Making it a controlled crescendo of contraction,
followed by a smooth, slow, controlled lengthening to a full rest,

(There’s a lot more to it than explained here. There are ways to optimize its effect.)

Pandiculation is your system’s natural tension control reset.
It allows you to change deep automatic tension habits.

It allows your brain to fill in the spatial map it has of the body.
It is re-calibration that allows true relaxation!

Sensory Motor Amnesia Somatic image

 

When you feel the need to stretch, Pandiculate.

Consider the places you feel the need to stretch. Learn to move them in full body pandiculations.
Pandiculation is a better way to create ease, comfort,  and spaciousness.

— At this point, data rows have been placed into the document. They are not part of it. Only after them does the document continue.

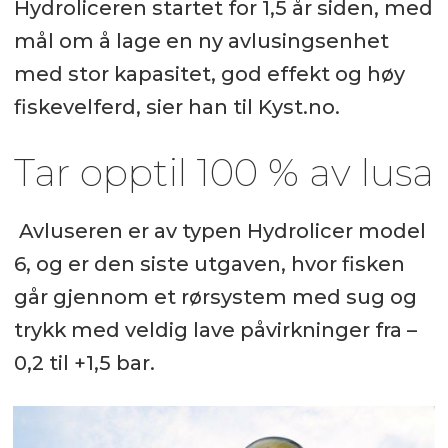
Hydroliceren startet for 1,5 år siden, med
mål om å lage en ny avlusingsenhet
med stor kapasitet, god effekt og høy
fiskevelferd, sier han til Kyst.no.
Tar opptil 100 % av lusa
Avluseren er av typen Hydrolicer model
6, og er den siste utgaven, hvor fisken
går gjennom et rørsystem med sug og
trykk med veldig lave påvirkninger fra –
0,2 til +1,5 bar.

Pandiculation teaches your brain to have lower levels of resting tension,
and a new internal awareness of control through the range of motion.

After you have regained control of tension, it’s ok to do gentle somatic stretching to change length. You may not need to. Use great caution any time your are extending past safe ranges, which can lead to injury. Somatic stretching means looking at your internal experience, being observant of the safe change in internal space.

Stop stretching, until you regain voluntary control of your muscle tension.

Stretching hinders this process of somatic restoration and recalibration. Pandiculation is how to teach your brain to let the muscles relax and to restore your ability to let the muscles fully lengthen.

 

 

About Yoga:

Consider doing your Yoga practice more somatically,
with your perception focused on the internal experience of movement.

“Now that I know how to be more somatic,
my yoga practice is ecstatic.”

 -R., Children’s Librarian, Eric’s daughter.